In other words, the sharp edge of ressentiment for humiliated historical societies manifests itself by striking out at the victors in an illusory effort to return to an idealized past when they had respect and recognition.

A Parvenu Scorned

The path to war in Asia is all but certain if China, which over the last few decades has “arrived late” to modernity in spades, becomes convinced that its future will be blocked by the West. Wrath has no greater fury than a parvenu scorned, especially when it has a long and continuous history of being a great power while its current rivals were “people from nowhere.”

Forebodingly, this is where we seem headed today. Just last week, President Xi Jinping cast aside normally oblique, diplomatic etiquette and lashed out, naming names. “Western countries led by the United States,” he declared, “have implemented all-round containment, encirclement and suppression of China, which has brought unprecedented grave challenges to our nation’s development.”
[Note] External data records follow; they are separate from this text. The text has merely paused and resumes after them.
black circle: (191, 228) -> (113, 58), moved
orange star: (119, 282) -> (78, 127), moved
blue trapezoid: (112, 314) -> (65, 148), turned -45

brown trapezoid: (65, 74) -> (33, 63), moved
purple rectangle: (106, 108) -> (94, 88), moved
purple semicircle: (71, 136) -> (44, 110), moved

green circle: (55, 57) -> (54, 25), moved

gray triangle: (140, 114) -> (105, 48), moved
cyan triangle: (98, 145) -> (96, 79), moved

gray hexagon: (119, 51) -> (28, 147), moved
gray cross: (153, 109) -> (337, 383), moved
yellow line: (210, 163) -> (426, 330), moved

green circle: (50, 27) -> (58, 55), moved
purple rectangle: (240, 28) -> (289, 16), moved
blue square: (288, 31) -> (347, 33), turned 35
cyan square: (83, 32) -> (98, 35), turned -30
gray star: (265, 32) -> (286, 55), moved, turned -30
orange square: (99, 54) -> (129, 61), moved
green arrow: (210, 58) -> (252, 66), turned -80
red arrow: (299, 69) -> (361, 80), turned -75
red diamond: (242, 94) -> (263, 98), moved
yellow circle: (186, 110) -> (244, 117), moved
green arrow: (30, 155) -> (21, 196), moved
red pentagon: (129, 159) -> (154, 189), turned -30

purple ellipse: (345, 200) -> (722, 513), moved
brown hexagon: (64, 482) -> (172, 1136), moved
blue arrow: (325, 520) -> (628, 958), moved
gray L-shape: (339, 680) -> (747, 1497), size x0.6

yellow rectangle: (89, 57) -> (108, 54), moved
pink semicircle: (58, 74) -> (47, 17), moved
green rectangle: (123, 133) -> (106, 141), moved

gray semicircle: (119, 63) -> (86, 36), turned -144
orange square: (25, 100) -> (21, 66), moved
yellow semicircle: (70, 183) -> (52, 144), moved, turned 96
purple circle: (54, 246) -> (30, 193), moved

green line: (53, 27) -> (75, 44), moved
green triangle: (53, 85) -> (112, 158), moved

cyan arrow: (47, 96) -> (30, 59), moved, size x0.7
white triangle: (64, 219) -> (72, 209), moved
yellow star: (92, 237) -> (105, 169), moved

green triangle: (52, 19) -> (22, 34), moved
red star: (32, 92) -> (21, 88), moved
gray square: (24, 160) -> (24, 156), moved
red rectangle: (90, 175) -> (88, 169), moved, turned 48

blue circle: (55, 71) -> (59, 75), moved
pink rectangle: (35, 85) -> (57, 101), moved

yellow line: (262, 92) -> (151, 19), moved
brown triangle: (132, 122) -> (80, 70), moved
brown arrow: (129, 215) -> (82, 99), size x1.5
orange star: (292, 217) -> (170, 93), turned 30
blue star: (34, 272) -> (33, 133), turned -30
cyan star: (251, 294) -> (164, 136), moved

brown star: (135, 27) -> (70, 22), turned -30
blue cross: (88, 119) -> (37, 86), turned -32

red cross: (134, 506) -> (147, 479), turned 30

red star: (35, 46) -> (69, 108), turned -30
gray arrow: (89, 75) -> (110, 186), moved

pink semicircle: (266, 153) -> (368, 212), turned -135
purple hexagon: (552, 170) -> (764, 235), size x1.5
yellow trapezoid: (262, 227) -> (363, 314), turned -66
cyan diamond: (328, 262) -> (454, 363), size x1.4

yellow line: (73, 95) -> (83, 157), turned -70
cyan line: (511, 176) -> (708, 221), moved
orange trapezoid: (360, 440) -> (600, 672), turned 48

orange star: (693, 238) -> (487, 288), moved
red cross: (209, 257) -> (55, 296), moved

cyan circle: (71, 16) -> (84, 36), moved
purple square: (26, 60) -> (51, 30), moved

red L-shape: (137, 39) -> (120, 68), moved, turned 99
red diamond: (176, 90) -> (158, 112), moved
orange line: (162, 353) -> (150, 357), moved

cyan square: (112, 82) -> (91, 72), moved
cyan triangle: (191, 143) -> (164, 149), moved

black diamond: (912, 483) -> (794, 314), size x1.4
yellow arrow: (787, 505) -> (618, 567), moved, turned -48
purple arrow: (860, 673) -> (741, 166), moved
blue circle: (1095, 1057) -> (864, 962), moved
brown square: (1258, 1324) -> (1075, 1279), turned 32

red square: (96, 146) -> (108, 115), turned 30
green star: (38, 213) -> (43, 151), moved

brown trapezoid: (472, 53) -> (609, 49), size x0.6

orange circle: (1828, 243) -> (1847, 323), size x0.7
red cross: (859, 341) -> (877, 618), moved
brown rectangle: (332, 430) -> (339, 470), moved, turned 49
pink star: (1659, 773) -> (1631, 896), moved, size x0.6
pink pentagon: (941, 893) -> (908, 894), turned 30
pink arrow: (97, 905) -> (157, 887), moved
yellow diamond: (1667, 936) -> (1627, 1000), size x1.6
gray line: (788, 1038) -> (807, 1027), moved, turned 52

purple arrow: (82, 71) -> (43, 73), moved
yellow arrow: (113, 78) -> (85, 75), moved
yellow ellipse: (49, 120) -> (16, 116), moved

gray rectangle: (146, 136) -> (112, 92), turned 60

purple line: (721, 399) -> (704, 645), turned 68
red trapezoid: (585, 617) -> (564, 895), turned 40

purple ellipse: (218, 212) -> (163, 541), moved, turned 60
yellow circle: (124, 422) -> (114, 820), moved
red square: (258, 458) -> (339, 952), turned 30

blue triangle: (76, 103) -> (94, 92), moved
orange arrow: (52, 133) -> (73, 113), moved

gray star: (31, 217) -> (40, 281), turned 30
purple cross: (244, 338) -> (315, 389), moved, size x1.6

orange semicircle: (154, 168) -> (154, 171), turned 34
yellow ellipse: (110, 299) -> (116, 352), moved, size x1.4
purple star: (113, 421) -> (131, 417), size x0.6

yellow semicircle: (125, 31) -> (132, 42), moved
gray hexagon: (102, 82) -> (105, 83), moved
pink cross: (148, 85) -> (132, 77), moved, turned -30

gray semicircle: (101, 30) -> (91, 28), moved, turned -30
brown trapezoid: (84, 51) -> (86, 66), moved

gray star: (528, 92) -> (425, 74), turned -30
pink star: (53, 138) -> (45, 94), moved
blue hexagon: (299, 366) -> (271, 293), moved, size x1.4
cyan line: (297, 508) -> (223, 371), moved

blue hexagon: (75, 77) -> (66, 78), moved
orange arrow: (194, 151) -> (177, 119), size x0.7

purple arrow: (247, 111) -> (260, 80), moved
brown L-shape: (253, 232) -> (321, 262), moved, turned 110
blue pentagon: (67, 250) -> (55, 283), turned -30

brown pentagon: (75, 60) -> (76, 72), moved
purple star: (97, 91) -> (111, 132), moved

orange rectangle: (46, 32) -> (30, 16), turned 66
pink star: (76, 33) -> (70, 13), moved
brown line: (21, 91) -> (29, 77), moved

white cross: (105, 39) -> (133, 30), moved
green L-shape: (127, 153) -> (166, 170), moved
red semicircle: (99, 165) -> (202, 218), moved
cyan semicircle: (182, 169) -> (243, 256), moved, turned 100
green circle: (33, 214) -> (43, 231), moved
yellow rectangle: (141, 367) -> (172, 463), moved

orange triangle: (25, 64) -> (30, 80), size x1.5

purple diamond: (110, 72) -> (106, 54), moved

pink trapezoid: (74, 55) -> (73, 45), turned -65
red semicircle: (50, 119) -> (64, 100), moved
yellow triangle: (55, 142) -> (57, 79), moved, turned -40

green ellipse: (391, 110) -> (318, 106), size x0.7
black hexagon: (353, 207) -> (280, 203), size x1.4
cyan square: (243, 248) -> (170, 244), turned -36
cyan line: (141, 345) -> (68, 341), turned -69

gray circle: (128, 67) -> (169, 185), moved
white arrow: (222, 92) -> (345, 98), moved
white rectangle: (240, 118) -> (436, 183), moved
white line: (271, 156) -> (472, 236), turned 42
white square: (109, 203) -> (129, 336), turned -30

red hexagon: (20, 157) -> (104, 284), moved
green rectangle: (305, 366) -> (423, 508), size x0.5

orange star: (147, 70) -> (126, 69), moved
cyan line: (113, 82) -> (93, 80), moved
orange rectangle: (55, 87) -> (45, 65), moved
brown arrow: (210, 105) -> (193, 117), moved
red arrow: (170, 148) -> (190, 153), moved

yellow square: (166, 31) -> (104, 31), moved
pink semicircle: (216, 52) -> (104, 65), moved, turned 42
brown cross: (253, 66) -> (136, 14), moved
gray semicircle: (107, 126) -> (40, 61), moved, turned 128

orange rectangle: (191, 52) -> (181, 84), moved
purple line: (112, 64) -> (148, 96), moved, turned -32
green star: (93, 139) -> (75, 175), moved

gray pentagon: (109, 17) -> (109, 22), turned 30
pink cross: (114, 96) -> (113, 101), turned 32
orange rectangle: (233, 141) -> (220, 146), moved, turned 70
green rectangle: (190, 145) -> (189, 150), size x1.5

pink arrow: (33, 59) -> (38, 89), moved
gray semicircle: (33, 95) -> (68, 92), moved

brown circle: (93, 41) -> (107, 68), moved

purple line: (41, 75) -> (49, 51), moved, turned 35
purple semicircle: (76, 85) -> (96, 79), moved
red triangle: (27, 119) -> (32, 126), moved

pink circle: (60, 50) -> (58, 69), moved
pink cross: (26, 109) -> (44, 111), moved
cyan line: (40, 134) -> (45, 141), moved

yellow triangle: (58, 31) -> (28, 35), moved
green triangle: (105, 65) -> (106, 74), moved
Some years ago, when I was discussing the rise of Asia with Lee Kuan Yew, Singapore’s founding father anticipated this clash between arrivistes late to modernity and the already established powers who looked down on them. “For America to be displaced, not in the world, but only in the western Pacific, by an Asian people long despised and dismissed with contempt as decadent, feeble, corrupt and inept, is emotionally very difficult to accept,” he said. “The sense of cultural supremacy of the Americans will make this adjustment most difficult.” 

In a similar vein, a few weeks ago, when the Adani Group’s stock fortunes tanked in Western markets as investors sold short, a popular former Cricket champion tweeted to his 23 million followers that “India’s progress is not tolerated by whites.”

It is the shared history of humiliation and scorn from the West that binds together the likes of India, Brazil, South Africa, Mexico and others from the Global South who won’t join Western sanctions against Russia despite the atrocious crimes against humanity being committed in Ukraine.

It is also the reason China viscerally sides with Russia. When one meets Xi in the Great Hall of the People in Beijing, he always raises how far his nation has come from the humiliation of colonialism, as if it were yesterday. It is not much of a stretch from that enduring memory to his conviction that the lessons of history place China next in the crosshairs of the West, after Russia.

The point of all this is not to excuse, and certainly not justify, the behavior of individuals and nations alike by pointing to their misfortune in the course of Western-led modernization. But it is to recognize, as Mishra so well conveys in his work, that wounds from the past will remain ever-present as the future unfolds.  

Emotions shape reasons of state no less than they do the lives of persons. The heretofore winners of modern history ignore this profound character of human nature at their peril.